【完結】「暁光の世から消えて死ね」 〜教会を追放された見世物小屋の聖女は、イカれた次期覇王の暫定婚約者になる。(※手のひら返しで執心されています)〜

35話:急成長




 落ち着いたら、シスターに手紙を出そう。
 困難はたくさんあったけれど、何とか乗り越えて元気にやっていると。

 聖女の刻印が解除されたシャノンは、一応クア教国の「聖女」という称号を無くしたことになる。
 とはいえ、癒しの力や浄化の力が消えたわけではない。

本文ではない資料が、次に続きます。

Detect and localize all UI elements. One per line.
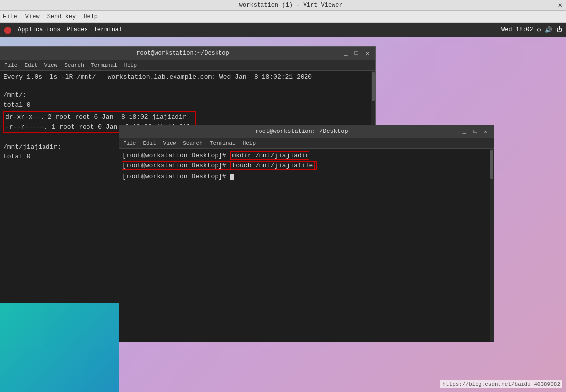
watch-header: Every 1.0s: ls -lR /mnt/ workstation.lab… [3, 73, 372, 82]
terminal2-maximize-btn[interactable]: □ [471, 128, 479, 135]
terminal1-close-btn[interactable]: ✕ [363, 50, 371, 57]
terminal1-menu-file[interactable]: File [4, 62, 17, 68]
terminal2-scrollbar-thumb[interactable] [490, 150, 493, 179]
gnome-panel-right: Wed 18:02 ⚙ 🔊 ⏻ [501, 26, 562, 34]
power-icon[interactable]: ⏻ [556, 26, 562, 34]
gnome-panel: ⬤ Applications Places Terminal Wed 18:02… [0, 23, 566, 37]
terminal2-cursor [230, 174, 234, 180]
terminal2-line1-prefix: [root@workstation Desktop]# mkdir /mnt/j… [122, 151, 491, 170]
terminal1-title: root@workstation:~/Desktop [24, 50, 342, 57]
terminal-window-2: root@workstation:~/Desktop _ □ ✕ File Ed… [119, 125, 494, 342]
virt-viewer-menubar: File View Send key Help [0, 11, 566, 23]
terminal2-menu-search[interactable]: Search [183, 140, 203, 146]
gnome-logo-icon: ⬤ [4, 26, 12, 34]
terminal1-titlebar: root@workstation:~/Desktop _ □ ✕ [0, 47, 375, 60]
terminal2-title: root@workstation:~/Desktop [143, 128, 460, 135]
terminal1-menu-edit[interactable]: Edit [24, 62, 37, 68]
terminal1-scrollbar-thumb[interactable] [372, 72, 375, 101]
terminal2-menu-terminal[interactable]: Terminal [210, 140, 236, 146]
gnome-time: Wed 18:02 [501, 26, 533, 33]
desktop-accent [0, 303, 119, 392]
terminal2-highlight-box2: touch /mnt/jiajiafile [230, 161, 315, 170]
gnome-panel-left: ⬤ Applications Places Terminal [4, 26, 122, 34]
close-icon[interactable]: ✕ [558, 1, 562, 9]
terminal2-menu-file[interactable]: File [123, 140, 136, 146]
gnome-places-menu[interactable]: Places [66, 26, 87, 33]
desktop: root@workstation:~/Desktop _ □ ✕ File Ed… [0, 37, 566, 392]
terminal1-menu-search[interactable]: Search [64, 62, 84, 68]
gnome-applications-menu[interactable]: Applications [18, 26, 60, 33]
terminal1-menu-help[interactable]: Help [124, 62, 137, 68]
volume-icon[interactable]: 🔊 [545, 26, 552, 34]
terminal2-highlight-box: mkdir /mnt/jiajiadir [root@workstation D… [122, 151, 317, 170]
gnome-terminal-menu[interactable]: Terminal [94, 26, 123, 33]
virt-viewer-title: workstation (1) - Virt Viewer [24, 2, 558, 9]
virt-viewer-menu-file[interactable]: File [3, 13, 17, 20]
virt-viewer-menu-help[interactable]: Help [84, 13, 98, 20]
watermark: https://blog.csdn.net/baidu_40389082 [440, 380, 562, 388]
terminal1-jiajiadir-line: dr-xr-x--. 2 root root 6 Jan 8 18:02 jia… [5, 112, 194, 122]
settings-icon[interactable]: ⚙ [537, 26, 541, 34]
terminal2-titlebar: root@workstation:~/Desktop _ □ ✕ [119, 125, 494, 138]
terminal1-menu-terminal[interactable]: Terminal [91, 62, 117, 68]
terminal2-close-btn[interactable]: ✕ [482, 128, 490, 135]
terminal1-text-mnt: /mnt/: total 0 [3, 90, 372, 110]
terminal2-menu-view[interactable]: View [163, 140, 176, 146]
terminal1-controls: _ □ ✕ [342, 50, 371, 57]
terminal2-controls: _ □ ✕ [460, 128, 490, 135]
terminal2-menu-edit[interactable]: Edit [143, 140, 156, 146]
terminal2-menu-help[interactable]: Help [243, 140, 256, 146]
virt-viewer-titlebar: workstation (1) - Virt Viewer ✕ [0, 0, 566, 11]
virt-viewer-menu-view[interactable]: View [25, 13, 40, 20]
terminal2-scrollbar[interactable] [490, 149, 494, 342]
terminal1-minimize-btn[interactable]: _ [342, 50, 349, 57]
terminal2-minimize-btn[interactable]: _ [460, 128, 468, 135]
terminal2-line3: [root@workstation Desktop]# [122, 172, 491, 182]
terminal1-menu-view[interactable]: View [44, 62, 57, 68]
virt-viewer-menu-sendkey[interactable]: Send key [47, 13, 76, 20]
terminal1-maximize-btn[interactable]: □ [352, 50, 360, 57]
terminal2-menubar: File Edit View Search Terminal Help [119, 138, 494, 149]
terminal2-content[interactable]: [root@workstation Desktop]# mkdir /mnt/j… [119, 149, 494, 342]
terminal1-menubar: File Edit View Search Terminal Help [0, 60, 375, 71]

闇属性の魔力を扱う闇使いのように、これからも能力による呼称のひとつとして聖女と呼ばれることもあるだろう。

 これで晴れて完全解除に至ったシャノンだが、直後ということもあって特に変化を感じることなく拍子抜けしていた。



「さ、そろそろ夜会が始まるよ。ルロウもシャノン殿も、遠慮せず楽しんでくれ」
「なぜ、参加の流れなんだ?」
「もちろん、今皇城でもっとも噂されているのが君のことで、誰もが次期当主のルロウ・ヴァレンティーノを一目見たいからだよ」

 シャノンとルロウが皇城に来た理由は、青年長との面会のほかに、本日皇城主催で行われる夜会に出席するためでもあった。
 正式に公表せず入国していた青年長の存在も、今宵改めてクア教国からの客人として出席者に紹介する予定だという。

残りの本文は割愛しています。